American Sign Language Recognition and Analysis Using Deep Learning
Date
2026-06-19
Authors
Journal Title
Journal ISSN
Volume Title
Publisher
Abstract
In this work I build a system that recognizes isolated American Sign Language (ASL) words, and I use it to ask one fairly direct question: when training data is scarce, is it better to look at the video pixels or at the geometry of the signer’s body? To find out, I train two very different models on exactly the same clips. The first is appearance-based. Every frame is run through standard preprocessing and a ResNet50 backbone pre-trained on ImageNet, which turns it into a 2048-dimensional feature vector, and a Bidirectional LSTM then reads that sequence over time.
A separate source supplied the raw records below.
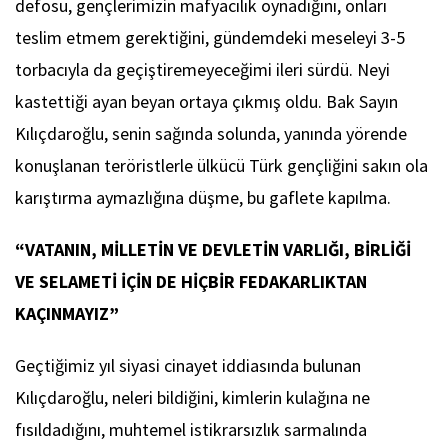
defosu, gençlerimizin mafyacılık oynadığını, onları
teslim etmem gerektiğini, gündemdeki meseleyi 3-5
torbacıyla da geçiştiremeyeceğimi ileri sürdü. Neyi
kastettiği ayan beyan ortaya çıkmış oldu. Bak Sayın
Kılıçdaroğlu, senin sağında solunda, yanında yörende
konuşlanan teröristlerle ülkücü Türk gençliğini sakın ola
karıştırma aymazlığına düşme, bu gaflete kapılma.
“VATANIN, MİLLETİN VE DEVLETİN VARLIĞI, BİRLİĞİ
VE SELAMETİ İÇİN DE HİÇBİR FEDAKARLIKTAN
KAÇINMAYIZ”
Geçtiğimiz yıl siyasi cinayet iddiasında bulunan
Kılıçdaroğlu, neleri bildiğini, kimlerin kulağına ne
fısıldadığını, muhtemel istikrarsızlık sarmalında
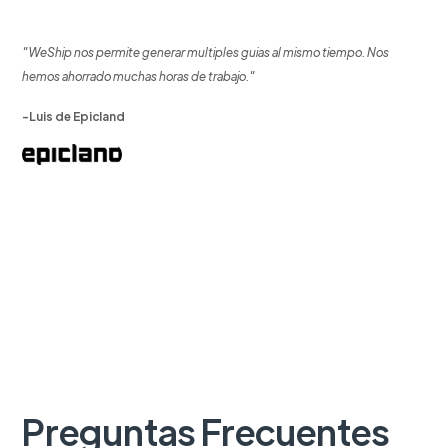
"WeShip nos permite generar multiples guias al mismo tiempo. Nos
hemos ahorrado muchas horas de trabajo."
-Luis de Epicland
Preguntas Frecuentes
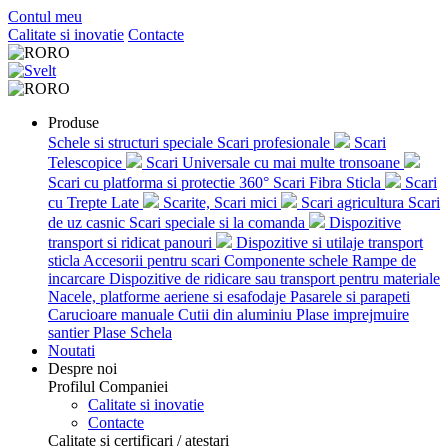
Contul meu
Calitate si inovatie
Contacte
RO
RO
Produse
Schele si structuri speciale
Scari profesionale
Scari
Telescopice
Scari Universale cu mai multe tronsoane
Scari cu platforma si protectie 360°
Scari Fibra Sticla
Scari
cu Trepte Late
Scarite, Scari mici
Scari agricultura
Scari
de uz casnic
Scari speciale si la comanda
Dispozitive
transport si ridicat panouri
Dispozitive si utilaje transport
sticla
Accesorii pentru scari
Componente schele
Rampe de
incarcare
Dispozitive de ridicare sau transport pentru materiale
Nacele, platforme aeriene si esafodaje
Pasarele si parapeti
Carucioare manuale
Cutii din aluminiu
Plase imprejmuire
santier
Plase Schela
Noutati
Despre noi
Profilul Companiei
Calitate si inovatie
Contacte
Calitate si certificari / atestari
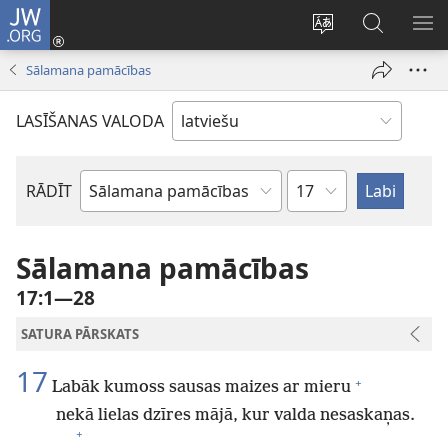
JW.ORG
Pieteikties
(opens
Mainīt
Meklēt
PA
new
vietnes
vietnē
IZV
Sālamana pamācības
window)
valodu
JW.ORG
LASĪŠANAS VALODA
Pēc
RĀDĪT
Pēc
nodaļām
Bībeles
grāmatām
Sālamana pamācības
17:1—28
SATURA PĀRSKATS
17
+
Labāk kumoss sausas maizes ar mieru
nekā lielas dzīres mājā, kur valda nesaskaņas.
+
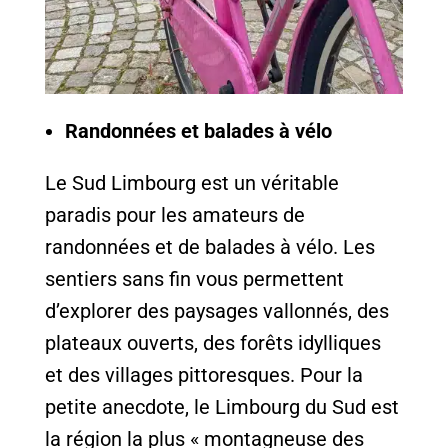
Randonnées et balades à vélo
Le Sud Limbourg est un véritable
paradis pour les amateurs de
randonnées et de balades à vélo. Les
sentiers sans fin vous permettent
d’explorer des paysages vallonnés, des
plateaux ouverts, des forêts idylliques
et des villages pittoresques. Pour la
petite anecdote, le Limbourg du Sud est
la région la plus « montagneuse des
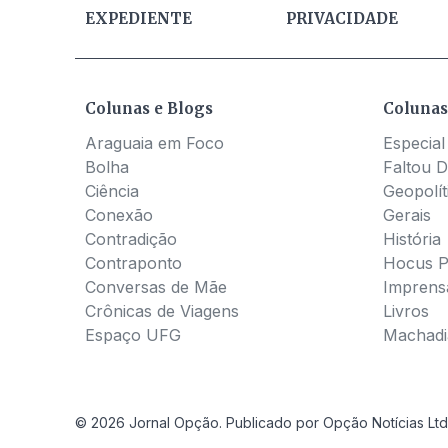
EXPEDIENTE
PRIVACIDADE
Colunas e Blogs
Colunas
Araguaia em Foco
Especial
Bolha
Faltou D
Ciência
Geopolít
Conexão
Gerais
Contradição
História
Contraponto
Hocus 
Conversas de Mãe
Imprens
Crônicas de Viagens
Livros
Espaço UFG
Machadia
© 2026 Jornal Opção. Publicado por Opção Notícias Ltd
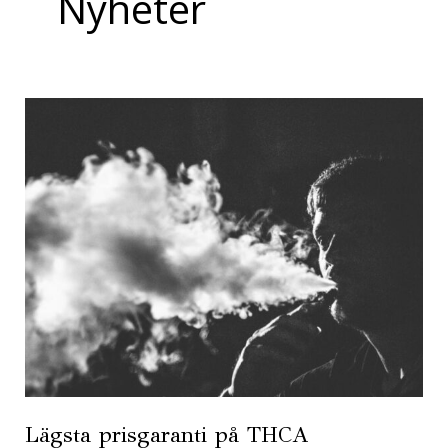
Nyheter
Lägsta
prisgaranti
på
THCA
Lägsta prisgaranti på THCA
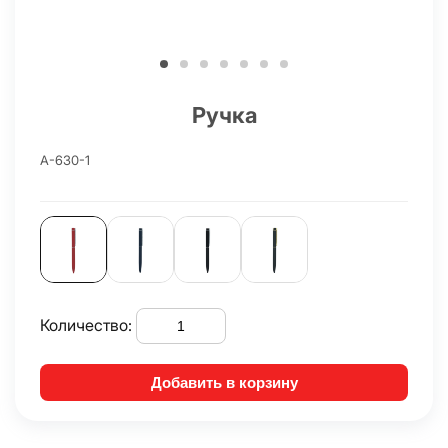
Ручка
A-630-1
Количество:
Добавить в корзину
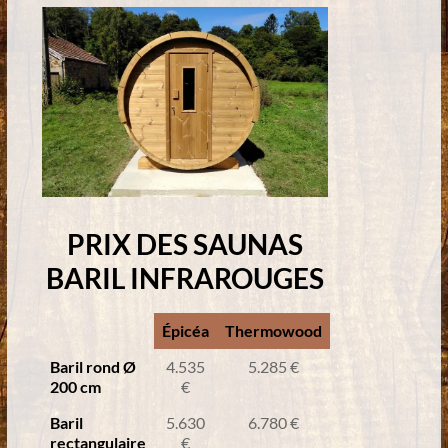
PRIX DES SAUNAS
BARIL INFRAROUGES
Épicéa
Thermowood
Baril rond Ø
4.535
5.285 €
200 cm
€
Baril
5.630
6.780 €
rectangulaire
€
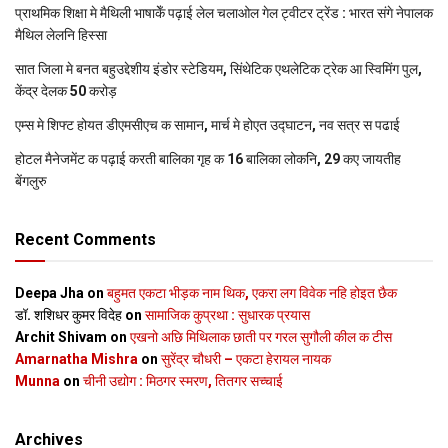
प्राथमिक शि‍क्षा मे मैथि‍ली भाषाकेँ पढ़ाई लेल चलाओल गेल ट्वीटर ट्रेंड : भारत संगे नेपालक
मैथिल लेलनि हिस्सा
सात जिला मे बनत बहुउद्देशीय इंडोर स्‍टेडि‍यम, सिंथेटिक एथलेटिक ट्रेक आ स्विमिंग पुल,
केंद्र देलक 50 करोड़
एम्स मे शिफ्ट होयत डीएमसीएच क सामान, मार्च मे होएत उद्घाटन, नव सत्र स पढाई
होटल मैनेजमेंट क पढ़ाई करती बालिका गृह क 16 बालिका लोकनि, 29 कए जायतीह
बेंगलुरु
Recent Comments
Deepa Jha
on
बहुमत एकटा भीड़क नाम थिक, एकरा लग विवेक नहि होइत छैक
डॉ. शशिधर कुमर विदेह
on
सामाजिक कुप्रथा : सुधारक प्रयास
Archit Shivam
on
एखनो अछि मिथिलाक छाती पर गरल सुगौली कील क टीस
Amarnatha Mishra
on
सुरेंद्र चौधरी – एकटा हेरायल नायक
Munna
on
चीनी उद्योग : मिठगर स्‍मरण, तितगर सच्‍चाई
Archives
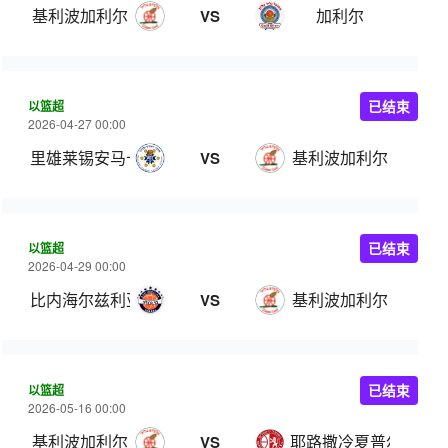
基利波加利尔
加利尔
VS
以篮超
已结束
2026-04-27 00:00
里雄莱锡安马卡比
基利波加利尔
VS
以篮超
已结束
2026-04-29 00:00
比内海尔兹利亚
基利波加利尔
VS
以篮超
已结束
2026-05-16 00:00
基利波加利尔
耶路撒冷夏普尔
VS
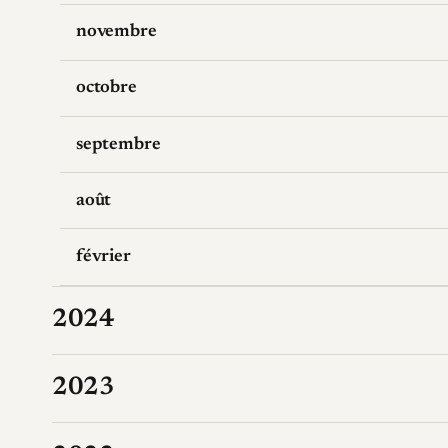
novembre
octobre
septembre
août
février
2024
2023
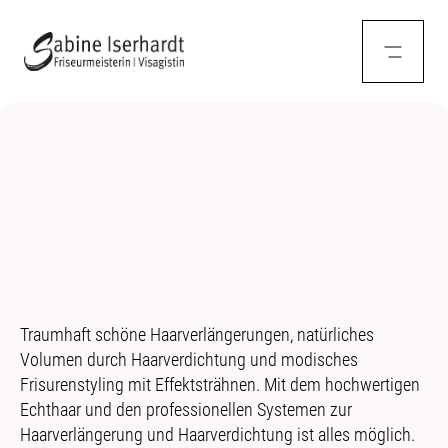
Traumhaft schöne Haarverlängerungen, natürliches
Volumen durch Haarverdichtung und modisches
Frisurenstyling mit Effektsträhnen. Mit dem hochwertigen
Echthaar und den professionellen Systemen zur
Haarverlängerung und Haarverdichtung ist alles möglich.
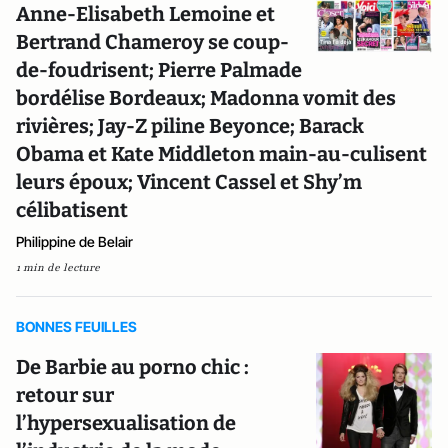
Anne-Elisabeth Lemoine et
Bertrand Chameroy se coup-
de-foudrisent; Pierre Palmade
bordélise Bordeaux; Madonna vomit des
rivières; Jay-Z piline Beyonce; Barack
Obama et Kate Middleton main-au-culisent
leurs époux; Vincent Cassel et Shy’m
célibatisent
Philippine de Belair
1 min de lecture
BONNES FEUILLES
De Barbie au porno chic :
retour sur
l’hypersexualisation de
The second model never sees a pixel. It works only on Media Pipe key points, the tracked coordinates of the body and the two hands, and feeds them to a Transformer encoder. So both models have to learn the same two things, the shape of the hands in each frame and the way those shapes move across frames, and both are trained, validated and tested under one identical protocol. What I care about throughout is a recognizer that is accurate but still light enough to be useful in practice, so it could eventually make communication a little easier between people who sign and people who do not.
Description
This dissertation has been completed under the supervision of Prof. Ujjwal Bhattacharya
Keywords
American Sign Language, Resnet, Transformer
Citation
48p.